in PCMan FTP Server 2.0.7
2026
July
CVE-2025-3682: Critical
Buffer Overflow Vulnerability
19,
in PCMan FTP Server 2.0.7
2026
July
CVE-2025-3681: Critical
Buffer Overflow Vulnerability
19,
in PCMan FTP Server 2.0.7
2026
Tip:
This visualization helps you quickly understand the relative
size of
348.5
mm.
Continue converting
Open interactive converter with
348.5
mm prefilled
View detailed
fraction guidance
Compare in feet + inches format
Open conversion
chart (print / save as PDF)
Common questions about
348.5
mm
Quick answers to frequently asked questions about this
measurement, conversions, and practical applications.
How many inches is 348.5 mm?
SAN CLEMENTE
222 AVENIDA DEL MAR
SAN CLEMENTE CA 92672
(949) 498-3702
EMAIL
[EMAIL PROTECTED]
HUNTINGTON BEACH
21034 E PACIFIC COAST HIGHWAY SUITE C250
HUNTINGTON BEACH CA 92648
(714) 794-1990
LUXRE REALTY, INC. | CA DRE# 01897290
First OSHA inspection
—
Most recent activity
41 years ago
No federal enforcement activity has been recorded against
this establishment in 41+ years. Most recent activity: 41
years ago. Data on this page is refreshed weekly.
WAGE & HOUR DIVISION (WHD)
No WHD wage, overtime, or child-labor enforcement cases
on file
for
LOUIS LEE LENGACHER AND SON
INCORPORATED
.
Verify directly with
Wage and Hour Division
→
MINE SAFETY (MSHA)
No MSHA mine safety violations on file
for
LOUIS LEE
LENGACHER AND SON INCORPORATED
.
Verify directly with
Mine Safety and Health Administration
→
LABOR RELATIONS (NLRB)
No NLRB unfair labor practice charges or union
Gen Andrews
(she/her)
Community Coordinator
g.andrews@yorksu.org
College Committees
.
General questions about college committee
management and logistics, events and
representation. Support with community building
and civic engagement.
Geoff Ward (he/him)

################

▸ **Work task**
Go through the data, and copy each line in which the word "file" appears.

▸ **Task result**
on file
No MSHA mine safety violations on file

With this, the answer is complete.